* **Exercise directions**
Please retype the data in full and exactly; the pictures are not part of the copy.

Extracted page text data

***

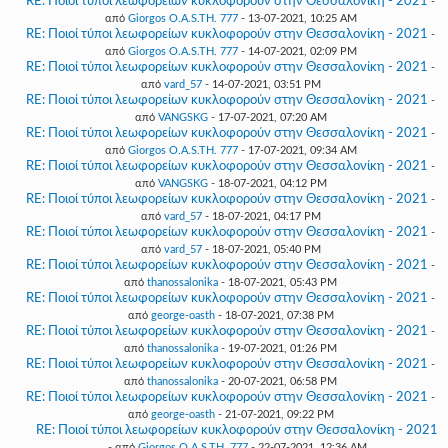
RE: Ποιοί τύποι λεωφορείων κυκλοφορούν στην Θεσσαλονίκη - 2021
-
από
Giorgos O.A.S.TH. 777
- 13-07-2021, 10:25 AM
RE: Ποιοί τύποι λεωφορείων κυκλοφορούν στην Θεσσαλονίκη - 2021
-
από
Giorgos O.A.S.TH. 777
- 14-07-2021, 02:09 PM
RE: Ποιοί τύποι λεωφορείων κυκλοφορούν στην Θεσσαλονίκη - 2021
-
από
vard_57
- 14-07-2021, 03:51 PM
RE: Ποιοί τύποι λεωφορείων κυκλοφορούν στην Θεσσαλονίκη - 2021
-
από
VANGSKG
- 17-07-2021, 07:20 AM
RE: Ποιοί τύποι λεωφορείων κυκλοφορούν στην Θεσσαλονίκη - 2021
-
από
Giorgos O.A.S.TH. 777
- 17-07-2021, 09:34 AM
RE: Ποιοί τύποι λεωφορείων κυκλοφορούν στην Θεσσαλονίκη - 2021
-
από
VANGSKG
- 18-07-2021, 04:12 PM
RE: Ποιοί τύποι λεωφορείων κυκλοφορούν στην Θεσσαλονίκη - 2021
-
από
vard_57
- 18-07-2021, 04:17 PM
RE: Ποιοί τύποι λεωφορείων κυκλοφορούν στην Θεσσαλονίκη - 2021
-
από
vard_57
- 18-07-2021, 05:40 PM
RE: Ποιοί τύποι λεωφορείων κυκλοφορούν στην Θεσσαλονίκη - 2021
-
από
thanossalonika
- 18-07-2021, 05:43 PM
RE: Ποιοί τύποι λεωφορείων κυκλοφορούν στην Θεσσαλονίκη - 2021
-
από
george-oasth
- 18-07-2021, 07:38 PM
RE: Ποιοί τύποι λεωφορείων κυκλοφορούν στην Θεσσαλονίκη - 2021
-
από
thanossalonika
- 19-07-2021, 01:26 PM
RE: Ποιοί τύποι λεωφορείων κυκλοφορούν στην Θεσσαλονίκη - 2021
-
από
thanossalonika
- 20-07-2021, 06:58 PM
RE: Ποιοί τύποι λεωφορείων κυκλοφορούν στην Θεσσαλονίκη - 2021
-
από
george-oasth
- 21-07-2021, 09:22 PM
RE: Ποιοί τύποι λεωφορείων κυκλοφορούν στην Θεσσαλονίκη - 2021
- από
Giorgos O.A.S.TH. 777
- 22-07-2021, 12:36 AM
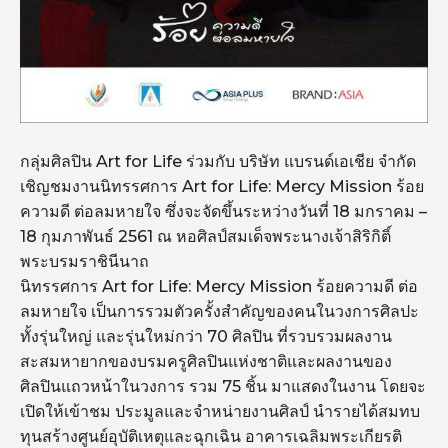
กลุ่มศิลปิน Art for Life ร่วมกับ บริษัท แบรนด์เอเชีย จำกัด
เชิญชมงานนิทรรศการ Art for Life: Mercy Mission ร้อย
ความดี ต่อลมหายใจ ซึ่งจะจัดขึ้นระหว่างวันที่ 18 มกราคม –
18 กุมภาพันธ์ 2561 ณ หอศิลป์สมเด็จพระนางเจ้าสิริกิติ์
พระบรมราชินีนาถ
นิทรรศการ Art for Life: Mercy Mission ร้อยความดี ต่อ
ลมหายใจ เป็นการรวมตัวครั้งสำคัญของคนในวงการศิลปะ
ทั้งรุ่นใหญ่ และรุ่นใหม่กว่า 70 ศิลปิน ที่รวบรวมผลงาน
สะสมหายากของบรมครูศิลปินแห่งชาติและผลงานของ
ศิลปินแถวหน้าในวงการ รวม 75 ชิ้น มาแสดงในงาน โดยจะ
เปิดให้เข้าชม ประมูลและจำหน่ายงานศิลป์ นำรายได้สมทบ
ทุนสร้างศูนย์อุบัติเหตุและฉุกเฉิน อาคารเฉลิมพระเกียรติ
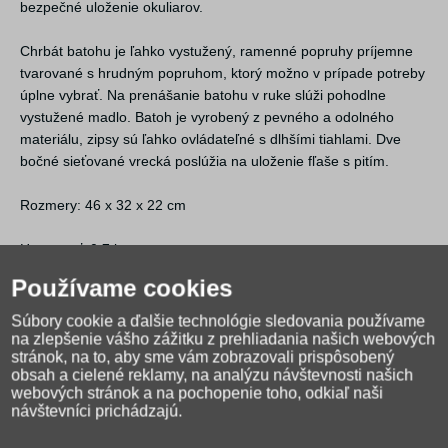
bezpečné uloženie okuliarov.
Chrbát batohu je ľahko vystužený, ramenné popruhy príjemne
tvarované s hrudným popruhom, ktorý možno v prípade potreby
úplne vybrať. Na prenášanie batohu v ruke slúži pohodlne
vystužené madlo. Batoh je vyrobený z pevného a odolného
materiálu, zipsy sú ľahko ovládateľné s dlhšími tiahlami. Dve
bočné sieťované vrecká poslúžia na uloženie fľaše s pitím.
Rozmery: 46 x 32 x 22 cm
Hmotnosť: 0,7 kg
Používame cookies
Nosnosť: 8 kg
Súbory cookie a ďalšie technológie sledovania používame
na zlepšenie vášho zážitku z prehliadania našich webových
stránok, na to, aby sme vám zobrazovali prispôsobený
Výrobca: ArsUna
obsah a cielené reklamy, na analýzu návštevnosti našich
webových stránok a na pochopenie toho, odkiaľ naši
návštevníci prichádzajú.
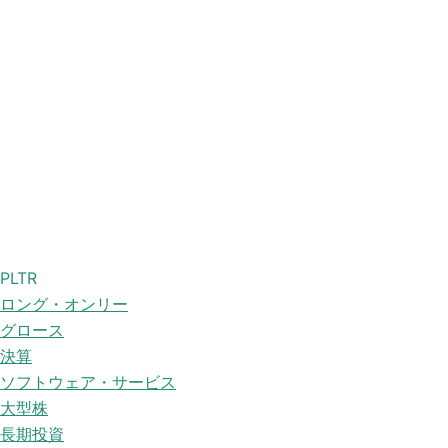
PLTR
ロング・オンリー
グロース
決算
ソフトウェア・サービス
大型株
長期投資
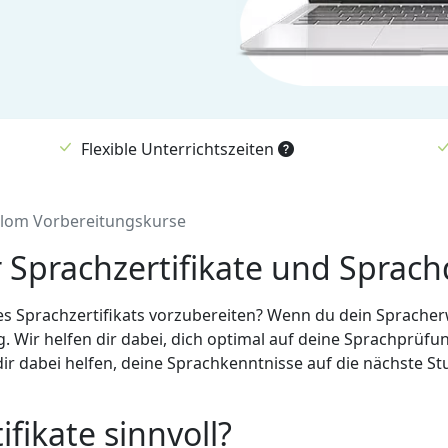
Flexible Unterrichtszeiten
plom Vorbereitungskurse
 Sprachzertifikate und Sprac
nes Sprachzertifikats vorzubereiten? Wenn du dein Spracherw
g. Wir helfen dir dabei, dich optimal auf deine Sprachprüfu
dir dabei helfen, deine Sprachkenntnisse auf die nächste Stu
fikate sinnvoll?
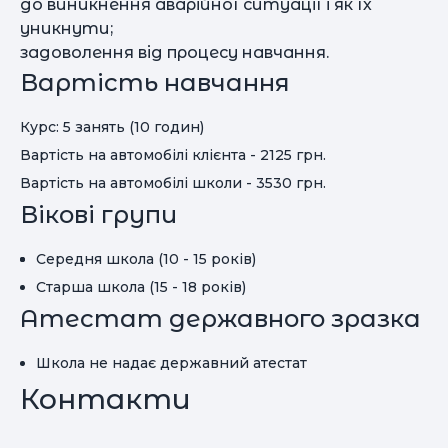
до виникнення аварійної ситуації і як їх
уникнути;
задоволення від процесу навчання.
Вартість навчання
Курс: 5 занять (10 годин)
Вартість на автомобілі клієнта - 2125 грн.
Вартість на автомобілі школи - 3530 грн.
Вікові групи
Середня школа (10 - 15 років)
Старша школа (15 - 18 років)
Атестат державного зразка
Школа не надає державний атестат
Контакти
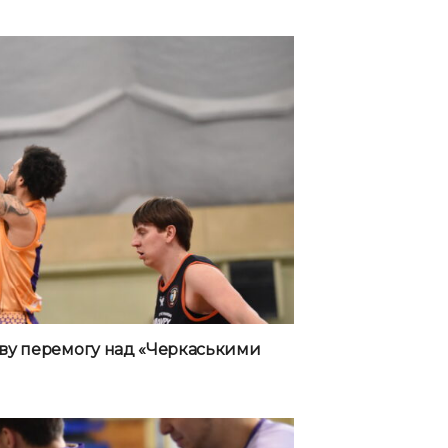
ву перемогу над «Черкаськими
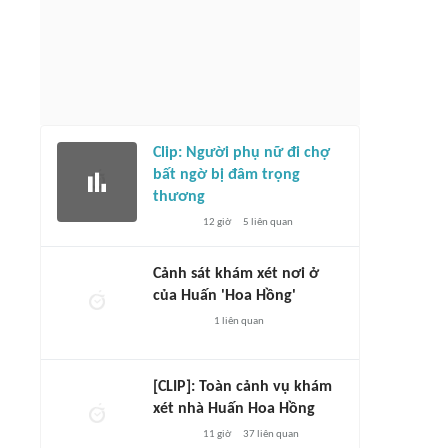
Clip: Người phụ nữ đi chợ
bất ngờ bị đâm trọng
thương
12 giờ
5
liên quan
Cảnh sát khám xét nơi ở
của Huấn 'Hoa Hồng'
1
liên quan
[CLIP]: Toàn cảnh vụ khám
xét nhà Huấn Hoa Hồng
11 giờ
37
liên quan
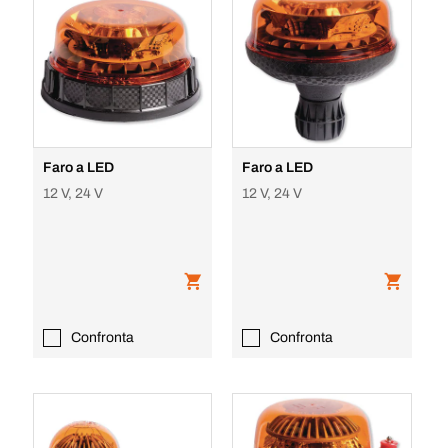
Faro a LED
Faro a LED
12 V, 24 V
12 V, 24 V
Confronta
Confronta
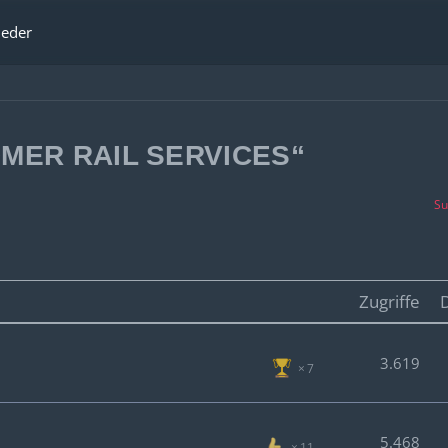
ieder
DMER RAIL SERVICES“
Su
Zugriffe
3.619
7
5.468
11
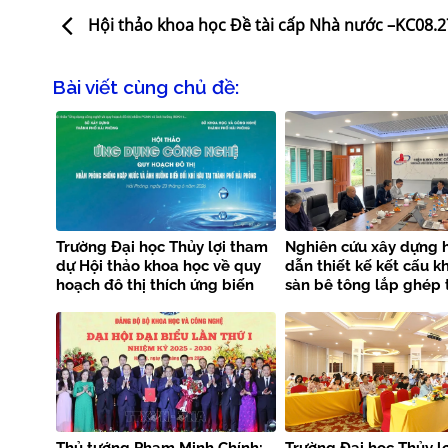
Hội thảo khoa học Đề tài cấp Nhà nước –KC08.2
Bài viết cùng chủ đề:
Trường Đại học Thủy lợi tham
Nghiên cứu xây dựng 
dự Hội thảo khoa học về quy
dẫn thiết kế kết cấu k
hoạch đô thị thích ứng biến
sàn bê tông lắp ghép 
đổi khí hậu tại Thành Phố Hải
tiêu chuẩn EN 1992-1-1
Phòng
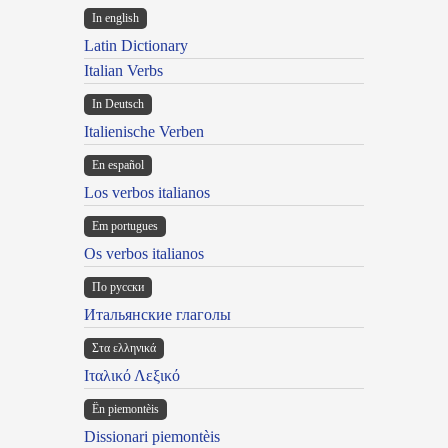
In english
Latin Dictionary
Italian Verbs
In Deutsch
Italienische Verben
En español
Los verbos italianos
Em portugues
Os verbos italianos
По русски
Итальянские глаголы
Στα ελληνικά
Ιταλικό Λεξικό
Ën piemontèis
Dissionari piemontèis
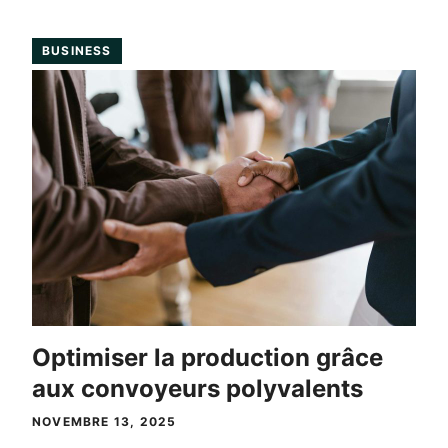
BUSINESS
Optimiser la production grâce
aux convoyeurs polyvalents
NOVEMBRE 13, 2025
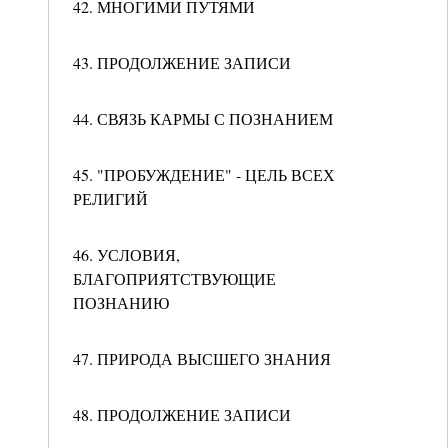
42. МНОГИМИ ПУТЯМИ
43. ПРОДОЛЖЕНИЕ ЗАПИСИ
44. СВЯЗЬ КАРМЫ С ПОЗНАНИЕМ
45. "ПРОБУЖДЕНИЕ" - ЦЕЛЬ ВСЕХ
РЕЛИГИЙ
46. УСЛОВИЯ,
БЛАГОПРИЯТСТВУЮЩИЕ
ПОЗНАНИЮ
47. ПРИРОДА ВЫСШЕГО ЗНАНИЯ
48. ПРОДОЛЖЕНИЕ ЗАПИСИ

***

* **Answer to the exercise**
RE: Ποιοί τύποι λεωφορείων κυκλοφορούν στην Θεσσαλονίκη - 2021
-
από
Giorgos O.A.S.TH. 777
- 13-07-2021, 10:25 AM
RE: Ποιοί τύποι λεωφορείων κυκλοφορούν στην Θεσσαλονίκη - 2021
-
από
Giorgos O.A.S.TH. 777
- 14-07-2021, 02:09 PM
RE: Ποιοί τύποι λεωφορείων κυκλοφορούν στην Θεσσαλονίκη - 2021
-
από
vard_57
- 14-07-2021, 03:51 PM
RE: Ποιοί τύποι λεωφορείων κυκλοφορούν στην Θεσσαλονίκη - 2021
-
από
VANGSKG
- 17-07-2021, 07:20 AM
RE: Ποιοί τύποι λεωφορείων κυκλοφορούν στην Θεσσαλονίκη - 2021
-
από
Giorgos O.A.S.TH. 777
- 17-07-2021, 09:34 AM
RE: Ποιοί τύποι λεωφορείων κυκλοφορούν στην Θεσσαλονίκη - 2021
-
από
VANGSKG
- 18-07-2021, 04:12 PM
RE: Ποιοί τύποι λεωφορείων κυκλοφορούν στην Θεσσαλονίκη - 2021
-
από
vard_57
- 18-07-2021, 04:17 PM
RE: Ποιοί τύποι λεωφορείων κυκλοφορούν στην Θεσσαλονίκη - 2021
-
από
vard_57
- 18-07-2021, 05:40 PM
RE: Ποιοί τύποι λεωφορείων κυκλοφορούν στην Θεσσαλονίκη - 2021
-
από
thanossalonika
- 18-07-2021, 05:43 PM
RE: Ποιοί τύποι λεωφορείων κυκλοφορούν στην Θεσσαλονίκη - 2021
-
από
george-oasth
- 18-07-2021, 07:38 PM
RE: Ποιοί τύποι λεωφορείων κυκλοφορούν στην Θεσσαλονίκη - 2021
-
από
thanossalonika
- 19-07-2021, 01:26 PM
RE: Ποιοί τύποι λεωφορείων κυκλοφορούν στην Θεσσαλονίκη - 2021
-
από
thanossalonika
- 20-07-2021, 06:58 PM
RE: Ποιοί τύποι λεωφορείων κυκλοφορούν στην Θεσσαλονίκη - 2021
-
από
george-oasth
- 21-07-2021, 09:22 PM
RE: Ποιοί τύποι λεωφορείων κυκλοφορούν στην Θεσσαλονίκη - 2021
- από
Giorgos O.A.S.TH. 777
- 22-07-2021, 12:36 AM
กลุ่มศิลปิน Art for Life ร่วมกับ บริษัท แบรนด์เอเชีย จำกัด
เชิญชมงานนิทรรศการ Art for Life: Mercy Mission ร้อย
ความดี ต่อลมหายใจ ซึ่งจะจัดขึ้นระหว่างวันที่ 18 มกราคม –
18 กุมภาพันธ์ 2561 ณ หอศิลป์สมเด็จพระนางเจ้าสิริกิติ์
พระบรมราชินีนาถ
นิทรรศการ Art for Life: Mercy Mission ร้อยความดี ต่อ
ลมหายใจ เป็นการรวมตัวครั้งสำคัญของคนในวงการศิลปะ
ทั้งรุ่นใหญ่ และรุ่นใหม่กว่า 70 ศิลปิน ที่รวบรวมผลงาน
สะสมหายากของบรมครูศิลปินแห่งชาติและผลงานของ
ศิลปินแถวหน้าในวงการ รวม 75 ชิ้น มาแสดงในงาน โดยจะ
เปิดให้เข้าชม ประมูลและจำหน่ายงานศิลป์ นำรายได้สมทบ
ทุนสร้างศูนย์อุบัติเหตุและฉุกเฉิน อาคารเฉลิมพระเกียรติ
bezpečné uloženie okuliarov.
Chrbát batohu je ľahko vystužený, ramenné popruhy príjemne
tvarované s hrudným popruhom, ktorý možno v prípade potreby
úplne vybrať. Na prenášanie batohu v ruke slúži pohodlne
vystužené madlo. Batoh je vyrobený z pevného a odolného
materiálu, zipsy sú ľahko ovládateľné s dlhšími tiahlami. Dve
bočné sieťované vrecká poslúžia na uloženie fľaše s pitím.
Rozmery: 46 x 32 x 22 cm
Hmotnosť: 0,7 kg
Používame cookies
Nosnosť: 8 kg
Súbory cookie a ďalšie technológie sledovania používame
na zlepšenie vášho zážitku z prehliadania našich webových
stránok, na to, aby sme vám zobrazovali prispôsobený
Výrobca: ArsUna
obsah a cielené reklamy, na analýzu návštevnosti našich
webových stránok a na pochopenie toho, odkiaľ naši
návštevníci prichádzajú.
PLTR
ロング・オンリー
グロース
決算
ソフトウェア・サービス
大型株
長期投資
Flexible Unterrichtszeiten
plom Vorbereitungskurse
 Sprachzertifikate und Sprac
nes Sprachzertifikats vorzubereiten? Wenn du dein Spracherw
g. Wir helfen dir dabei, dich optimal auf deine Sprachprüfu
dir dabei helfen, deine Sprachkenntnisse auf die nächste Stu
fikate sinnvoll?
до виникнення аварійної ситуації і як їх
уникнути;
задоволення від процесу навчання.
Вартість навчання
Курс: 5 занять (10 годин)
Вартість на автомобілі клієнта - 2125 грн.
Вартість на автомобілі школи - 3530 грн.
Вікові групи
Середня школа (10 - 15 років)
Старша школа (15 - 18 років)
Атестат державного зразка
Школа не надає державний атестат
Контакти
ву перемогу над «Черкаськими
Clip: Người phụ nữ đi chợ
bất ngờ bị đâm trọng
thương
12 giờ
5
liên quan
Cảnh sát khám xét nơi ở
của Huấn 'Hoa Hồng'
1
liên quan
[CLIP]: Toàn cảnh vụ khám
xét nhà Huấn Hoa Hồng
11 giờ
37
liên quan
Faro a LED
Faro a LED
12 V, 24 V
12 V, 24 V
Confronta
Confronta
ieder
DMER RAIL SERVICES“
Su
Zugriffe
3.619
7
5.468
11
Hội thảo khoa học Đề tài cấp Nhà nước –KC08.2
Bài viết cùng chủ đề:
Trường Đại học Thủy lợi tham
Nghiên cứu xây dựng 
dự Hội thảo khoa học về quy
dẫn thiết kế kết cấu k
hoạch đô thị thích ứng biến
sàn bê tông lắp ghép 
đổi khí hậu tại Thành Phố Hải
tiêu chuẩn EN 1992-1-1
Phòng
In english
Latin Dictionary
Italian Verbs
In Deutsch
Italienische Verben
En español
Los verbos italianos
Em portugues
Os verbos italianos
По русски
Итальянские глаголы
Στα ελληνικά
Ιταλικό Λεξικό
Ën piemontèis
Dissionari piemontèis
BUSINESS
Optimiser la production grâce
aux convoyeurs polyvalents
NOVEMBRE 13, 2025
42. МНОГИМИ ПУТЯМИ
43. ПРОДОЛЖЕНИЕ ЗАПИСИ
44. СВЯЗЬ КАРМЫ С ПОЗНАНИЕМ
45. "ПРОБУЖДЕНИЕ" - ЦЕЛЬ ВСЕХ
РЕЛИГИЙ
46. УСЛОВИЯ,
БЛАГОПРИЯТСТВУЮЩИЕ
ПОЗНАНИЮ
47. ПРИРОДА ВЫСШЕГО ЗНАНИЯ
48. ПРОДОЛЖЕНИЕ ЗАПИСИ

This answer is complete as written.